Lots of junked construction equipment and in the foreground, a dentist chair


 A hearse awaits its turn in the crusher amidst piles of crushed materials, a chute that takes the parts to large containers on the right, to be loaded on ships or railroad cars and recycled.


  1. When we took our trip through southern states in January we saw that same divide. Rich - white, poor - black. It's appalling.

  2. I will watch and read with bated breath what "Turnip Top" does for these fellow Americans.
    I think this place might just be overlooked.
    Great report Cynthia.

  3. Wherever you go there's an interesting story.

  4. It's not pretty is it. It's not just slavery that has caused such divides. We have something similar in New Zealand - as probably do many countries.

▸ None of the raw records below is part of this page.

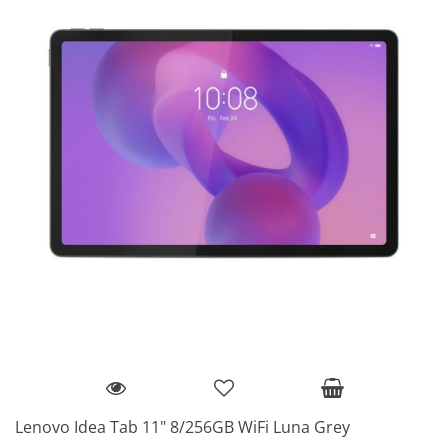
Lenovo Idea Tab 11" 8/256GB WiFi Luna Grey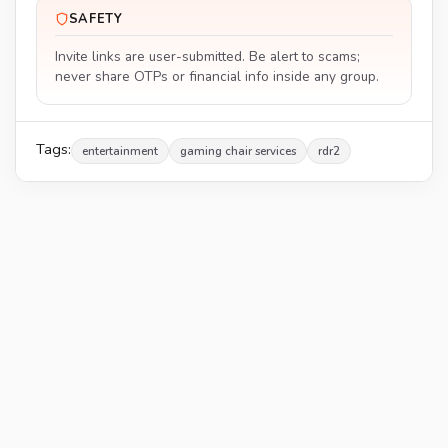
SAFETY
Invite links are user-submitted. Be alert to scams;
never share OTPs or financial info inside any group.
Tags:
entertainment
gaming chair services
rdr2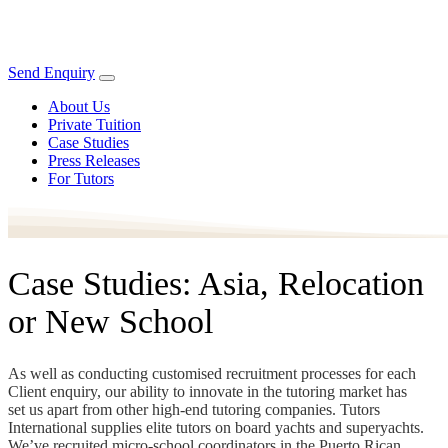
Send Enquiry
About Us
Private Tuition
Case Studies
Press Releases
For Tutors
Case Studies: Asia, Relocation
or New School
As well as conducting customised recruitment processes for each
Client enquiry, our ability to innovate in the tutoring market has
set us apart from other high-end tutoring companies. Tutors
International supplies elite tutors on board yachts and superyachts.
We’ve recruited micro-school coordinators in the Puerto Rican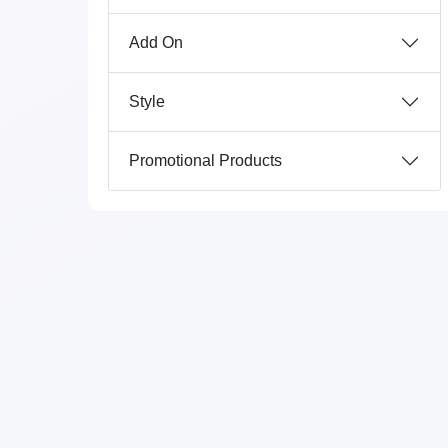
Add On
Style
Promotional Products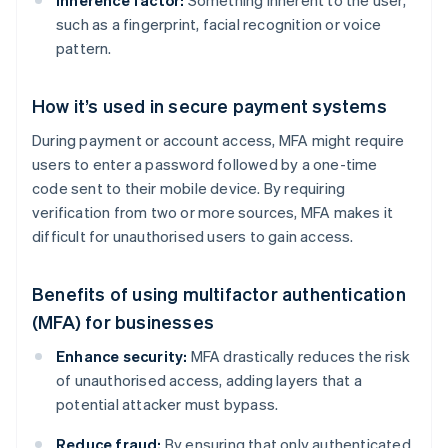
Inherence factor:
Something inherent to the user,
such as a fingerprint, facial recognition or voice
pattern.
How it’s used in secure payment systems
During payment or account access, MFA might require
users to enter a password followed by a one-time
code sent to their mobile device. By requiring
verification from two or more sources, MFA makes it
difficult for unauthorised users to gain access.
Benefits of using multifactor authentication
(MFA) for businesses
Enhance security:
MFA drastically reduces the risk
of unauthorised access, adding layers that a
potential attacker must bypass.
Reduce fraud:
By ensuring that only authenticated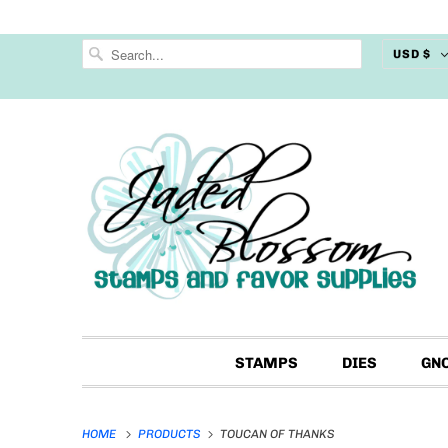
USD $
STAMPS
DIES
GN
HOME
PRODUCTS
TOUCAN OF THANKS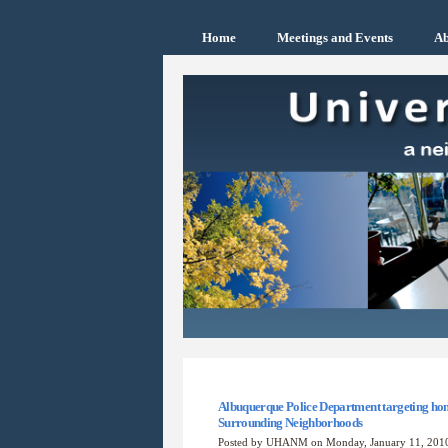
Home
Meetings and Events
Ab
Albuquerque Police Department targeting hom
Surrounding Neighborhoods
Posted by UHANM on Monday, January 11, 20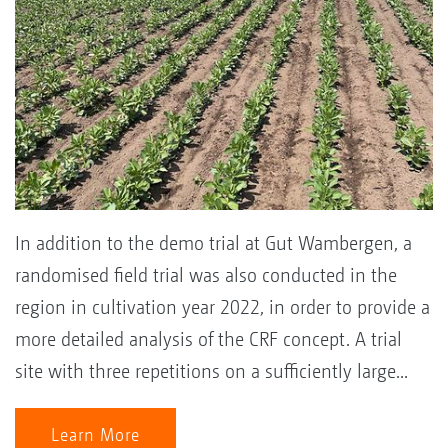
In addition to the demo trial at Gut Wambergen, a
randomised field trial was also conducted in the
region in cultivation year 2022, in order to provide a
more detailed analysis of the CRF concept. A trial
site with three repetitions on a sufficiently large...
Learn More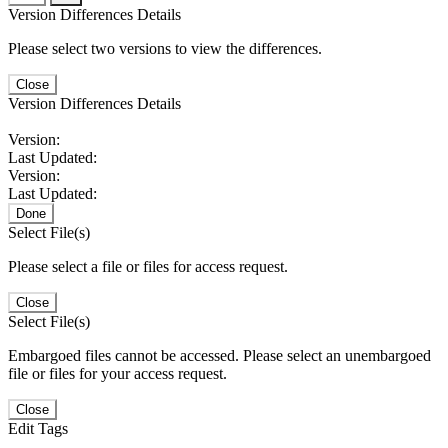
Version Differences Details
Please select two versions to view the differences.
Close
Version Differences Details
Version:
Last Updated:
Version:
Last Updated:
Done
Select File(s)
Please select a file or files for access request.
Close
Select File(s)
Embargoed files cannot be accessed. Please select an unembargoed
file or files for your access request.
Close
Edit Tags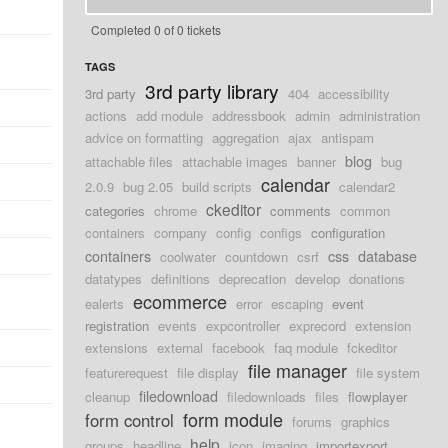
Completed 0 of 0 tickets
TAGS
3rd party library
3rd party
404
accessibility
actions
add module
addressbook
admin
administration
advice on formatting
aggregation
ajax
antispam
blog
attachable files
attachable images
banner
bug
calendar
2.0.9
bug 2.05
build scripts
calendar2
ckeditor
categories
chrome
comments
common
containers
company
config
configs
configuration
containers
css
database
coolwater
countdown
csrf
datatypes
definitions
deprecation
develop
donations
ecommerce
ealerts
error
escaping
event
registration
events
expcontroller
exprecord
extension
extensions
external
facebook
faq module
fckeditor
file manager
featurerequest
file display
file system
filedownload
cleanup
filedownloads
files
flowplayer
form module
form control
forums
graphics
help
groups
headline
icon
imaging
importexport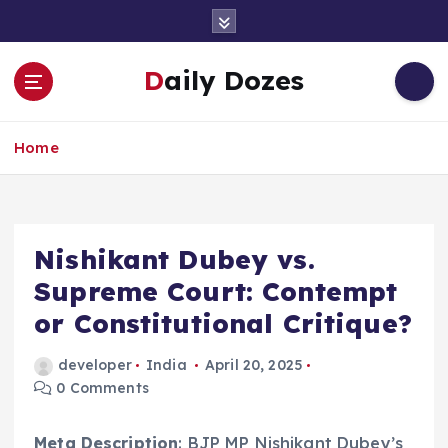
S
k
i
Daily Dozes
p
t
o
Home
c
o
n
t
e
Nishikant Dubey vs.
n
Supreme Court: Contempt
t
or Constitutional Critique?
developer
India
April 20, 2025
0 Comments
Meta Description
: BJP MP Nishikant Dubey’s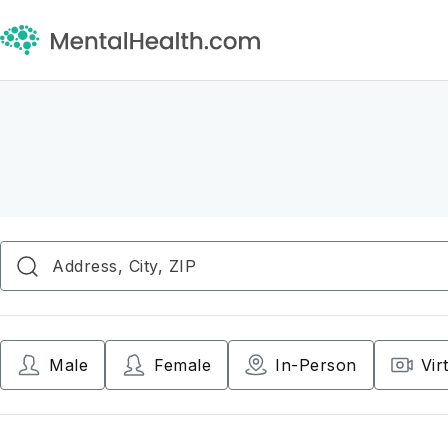
Male
Female
In-Person
Vir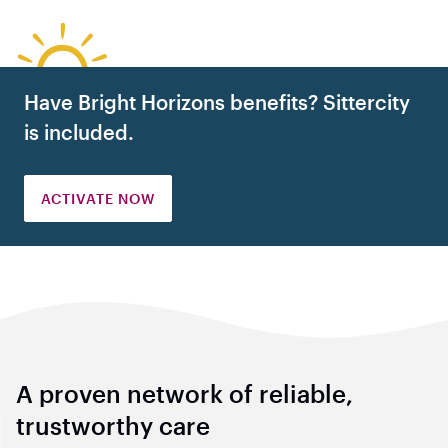
Have Bright Horizons benefits? Sittercity
is included.
ACTIVATE NOW
A proven network of reliable,
trustworthy care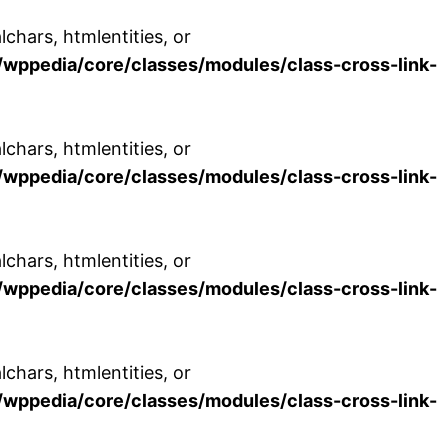
chars, htmlentities, or
wppedia/core/classes/modules/class-cross-link-
chars, htmlentities, or
wppedia/core/classes/modules/class-cross-link-
chars, htmlentities, or
wppedia/core/classes/modules/class-cross-link-
chars, htmlentities, or
wppedia/core/classes/modules/class-cross-link-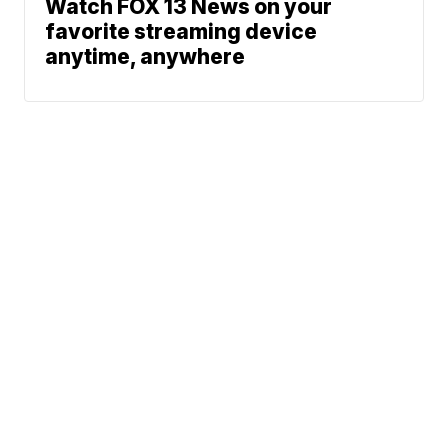
Watch FOX 13 News on your
favorite streaming device
anytime, anywhere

It is self perpetuating.

  5. It really make me sad.. :( :( :(..

  6. Looking at your photos i think Europe is richer but a lot of poor live on russia

  7. Looking at your photos i think Europe is richer but a lot of poor live on russia

  8. Interesting post. The rich get richer and the poor get poorer.
    I have a collection of books 'fiction' but know doubt correct in many parts of them about slavery and the white man. I expect today they would be banned or out of print.

  9. A beautifully written piece Cynthia. I can guess the divide tweet the 'haves and the have nots' will only continue to grow wider...very sad.

    1. Grr auto text changed between to tweet! Heaven forbid!!!

  10. You are a very keen observer Cynthia, a moving post about the differences between jobless people and the lucky ones.

  11. Good post. I think a lot of rural areas in the country are like this, black and white and Latino. The abject poverty also makes drug and addiction abuse common, a terrible sense of a meaningless life, very poor education and a real sense of hopelessness. No politician really cares about this problem. It is foreign to them. I don't know if or how this can be fixed. It is very sad.

  12. I have never been to SC, but I like reading about it through your eyes and heart.

  13. Buy some catfish!! I see the same things here on the neighboring Indian Reservation. :(

  14. Racism still rears it's ugly head then and now. But the stars & bars came down off the State Capitol. S. C. Too small to be a Republic Too large to be an insane asylum....

  15. Hello Cynthia. I happen to come across your article while researching Hemingway, my mother's hometown. I'm in search of a simpler life and have thought about relocating to the area. I'm not retired though; still in the midst of my working years with young children. Do you live near Hemingway. I'd be interested in learning more about your observations...the social/economic divide, the mentality of the residents. It's been over three years since you wrote this post. I'd like to believe change is happening, albeit slowly. From what I've read, there's a new mayor with great ideas and surrounding areas, like Lake City, have made strides with economic development. Thanks in advance.

    1. We live about 30 miles from Hemingway. Since we only drive through occasionally, I don’t know the local plans or politics. There are other small towns in this area that have a much more inviting ambiance. Lake City is a delightful small town that is growing and prospering, thanks to an infusion of investment and money by a wealthy resident. Good luck in your search!